The parameters are always sent out-of-line from the query when using protocol version 3.

When the driver decides to use a "server prepared statement" (i.e. when prepareThreshold > 0 and you've reused the same PreparedStatement enough) it parses the query into a named statement at the protocol level. Otherwise, it parses it into the unnamed statement.

When a named statement is parsed, the server also generates a generic plan immediately.

When an unnamed statement is parsed, the parse phase is done but query planning is not done. Later, when actual parameter values are bound, planning is done using those actual parameter values for selectivity purposes.

So the issue is not so much "how are the parameters sent?" but "is a named statement being used or not?"

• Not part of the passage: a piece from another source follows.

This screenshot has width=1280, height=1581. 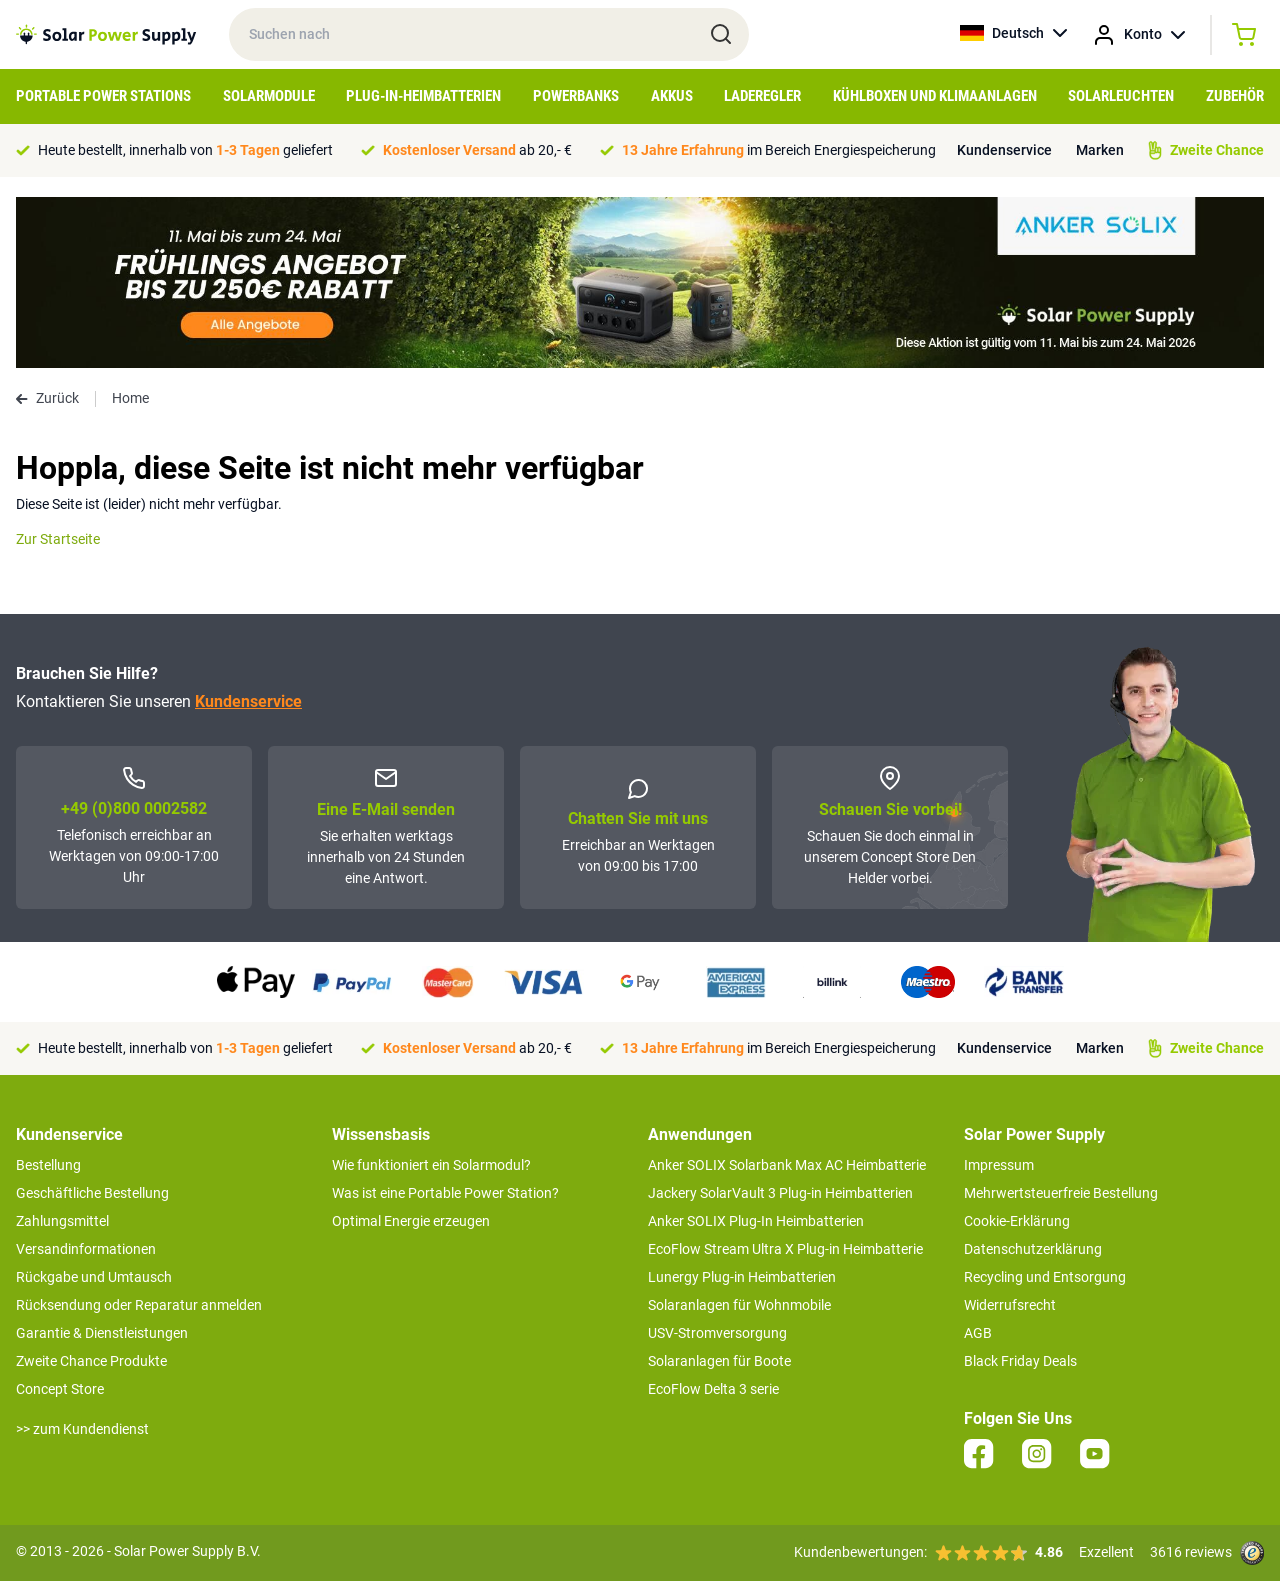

If you set prepareThreshold=0 then an unnamed statement should always be used (& therefore actual parameter values should be taken into account when planning), with one exception: the setFetchSize() case I described in my earlier email. In that case the driver simply can't use the unnamed statement because it needs the statement and portal to survive for longer than using the unnamed statement would allow. Ideally the protocol would let clients specify when to defer planning on a per-statement basis, but the current situation is a result of wanting to avoid exactly that sort of protocol change.. it's a bit of a compromise.

If you set logLevel=2 on the driver, you should be able to see the differences in the protocol flow in more detail than the server logging lets you see.